Exercise input Block Start

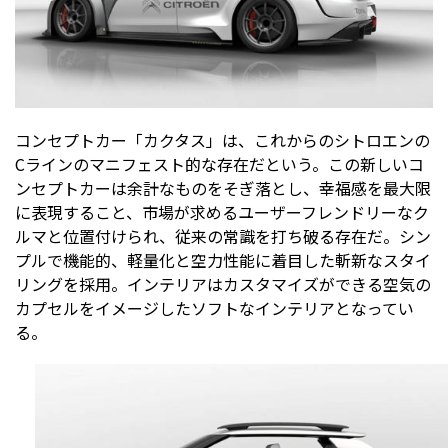
コンセプトカー「カクタス」は、これからのシトロエンの
Cラインのマニフェスト的な存在だという。この新しいコ
ンセプトカーは余計なものをそぎ落とし、幸福感を最大限
に表現すること、市場が求めるユーザーフレンドリーなク
ルマと位置付けられ、従来の常識を打ち破る存在だ。シン
プルで機能的、軽量化と空力性能に着目した斬新なスタイ
リングを採用。インテリアはカスタマイズができる空気の
カプセルをイメージしたソフトなインテリアとなってい
る。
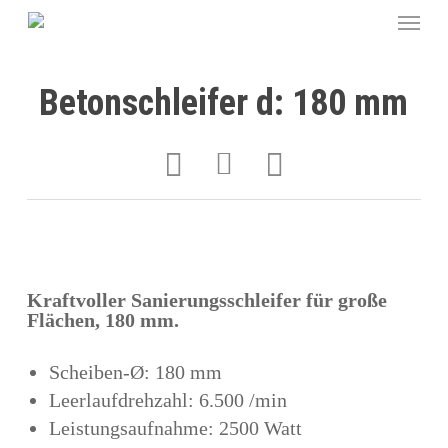
Betonschleifer d: 180 mm
Kraftvoller Sanierungsschleifer für große
Flächen, 180 mm.
Scheiben-Ø: 180 mm
Leerlaufdrehzahl: 6.500 /min
Leistungsaufnahme: 2500 Watt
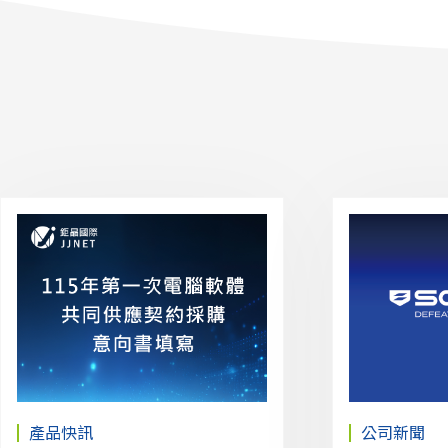
產品快訊
公司新聞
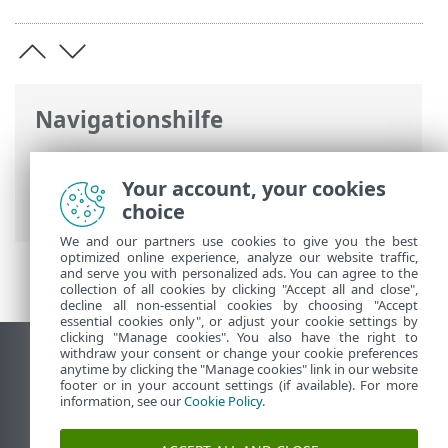
Navigationshilfe
ESET Online-Hilfe
>
ESET Mail Security
>
ESET Mail Security aktivieren
> ESET
Your account, your cookies
PROTECT Hub Konto
choice
We and our partners use cookies to give you the best
optimized online experience, analyze our website traffic,
and serve you with personalized ads. You can agree to the
collection of all cookies by clicking "Accept all and close",
decline all non-essential cookies by choosing "Accept
essential cookies only", or adjust your cookie settings by
clicking "Manage cookies". You also have the right to
withdraw your consent or change your cookie preferences
Desktop-Site anzeigen
anytime by clicking the "Manage cookies" link in our website
footer or in your account settings (if available). For more
End of Life
information, see our
Cookie Policy
.
ESET Knowledgebase
ESET-Forum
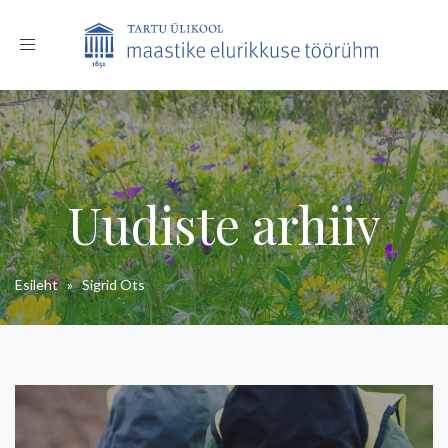
Toggle
navigation
Uudiste arhiiv
Esileht
»
Sigrid Ots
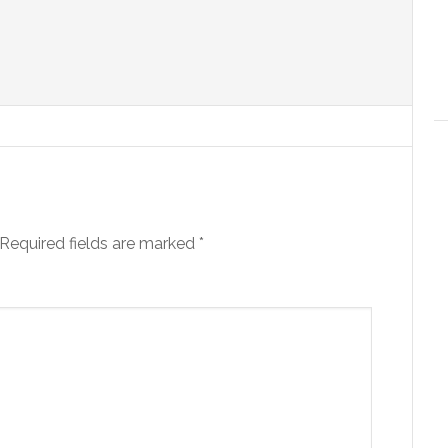
Required fields are marked
*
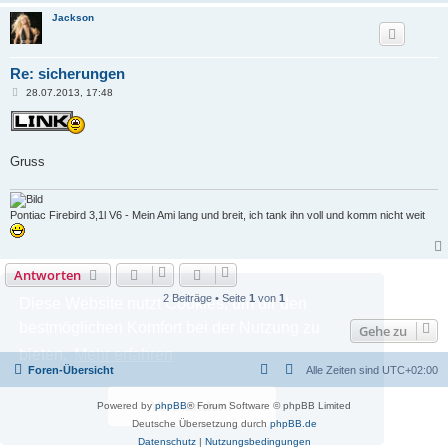
Jackson
Re: sicherungen
B
28.07.2013, 17:48
e
i
t
r
a
Gruss
g
Pontiac Firebird 3,1l V6 - Mein Ami lang und breit, ich tank ihn voll und komm nicht weit
Antworten
2 Beiträge • Seite
1
von
1
Diese Website nutzt Cookies, um dir den
bestmöglichen Komfort bei der Nutzung zu
Gehe zu
bieten.
Mehr erfahren
Foren-Übersicht
Alle Zeiten sind
UTC+02:00
Verstanden!
Powered by
phpBB
® Forum Software © phpBB Limited
Deutsche Übersetzung durch
phpBB.de
Datenschutz
|
Nutzungsbedingungen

Exercise input Block End

Prompt
When you find a line in the records that contains the word "phpBB", copy it.

Solved exercise
phpBB
® Forum Software © phpBB Limited
phpBB.de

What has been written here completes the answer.